If you enjoy flying quadcopters, it is a good bet that you’ll have a drone with a camera. It used to be enough to record a video for later viewing, but these days you really want to see a live stream. The really cool setups have goggles so you can feel like you are actually in the cockpit. [Andi2345] decided to go one step further and build a drone that streams 3D video. You can see a video of the system, below.

Outdoors, there’s probably not a lot of advantage to having a 3D view, but it ought to be great for a small indoor drone. The problem is, of course, a small drone doesn’t have a lot of capacity for two cameras. The final product uses two cameras kept in sync with a sync separator IC and a microcontroller, while an analog switch intersperses the frames.

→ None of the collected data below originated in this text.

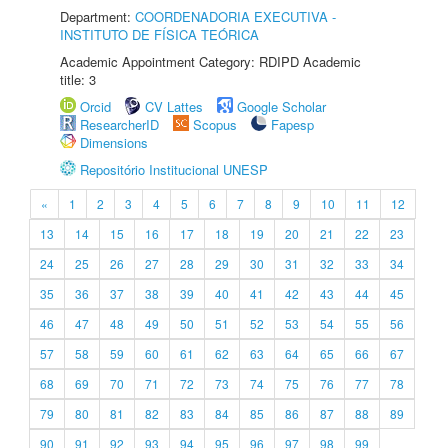
Department:
COORDENADORIA EXECUTIVA -
INSTITUTO DE FÍSICA TEÓRICA
Academic Appointment Category: RDIPD Academic
title: 3
Orcid
CV Lattes
Google Scholar
ResearcherID
Scopus
Fapesp
Dimensions
Repositório Institucional UNESP
«
1
2
3
4
5
6
7
8
9
10
11
12
13
14
15
16
17
18
19
20
21
22
23
24
25
26
27
28
29
30
31
32
33
34
35
36
37
38
39
40
41
42
43
44
45
46
47
48
49
50
51
52
53
54
55
56
57
58
59
60
61
62
63
64
65
66
67
68
69
70
71
72
73
74
75
76
77
78
79
80
81
82
83
84
85
86
87
88
89
90
91
92
93
94
95
96
97
98
99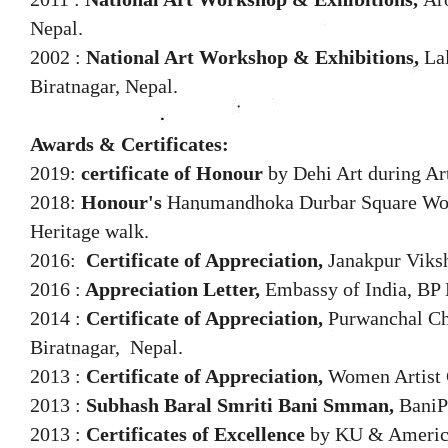
Nepal.
2002 :
National Art Workshop & Exhibitions,
La
Biratnagar, Nepal.
Awards & Certificates:
2019:
certificate of Honour
by Dehi Art during Art
2018:
Honour's
Hanumandhoka Durbar Square Wor
Heritage walk.
2016:
Certificate of Appreciation,
Janakpur Viks
2016 :
Appreciation Letter,
Embassy of India, BP 
2014 :
Certificate of Appreciation,
Purwanchal Ch
Biratnagar, Nepal.
2013 :
Certificate of Appreciation,
Women Artist 
2013 :
Subhash Baral Smriti Bani Smman,
BaniP
2013 :
Certificates of Excellence
by KU & Americ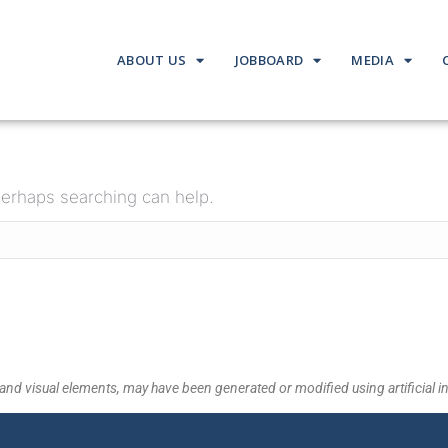
ABOUT US
JOBBOARD
MEDIA
 Perhaps searching can help.
and visual elements, may have been generated or modified using artificial in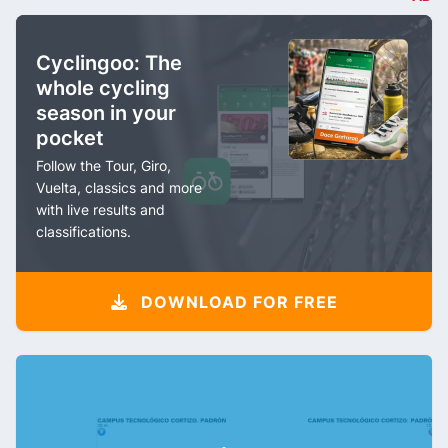
Cyclingoo: The
whole cycling
season in your
pocket
Follow the Tour, Giro,
Vuelta, classics and more
with live results and
classifications.
DOWNLOAD FOR FREE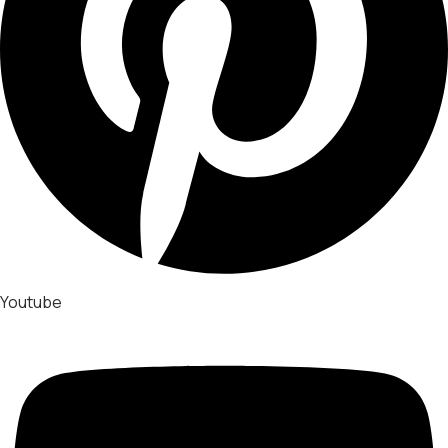
Youtube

On the viewing side, a USB frame grabber and a Raspberry Pi splits the images again. At first, the system used an LCD screen married with a Google Cardboard-style goggle, but eventually, this became a custom Android application.

The two cameras work best if you can hack them to use the same clock. If you don’t, then one image may appear to roll. This might be less disturbing if you rotate the cameras so that the roll goes right to left instead of up and down. The system introduces about 100 ms of delay which isn’t perfect but is workable, apparently.

Small drones are easy to find, or you can build your own. We’ve seen cameras ganged for 3D before, but never at this small of a scale.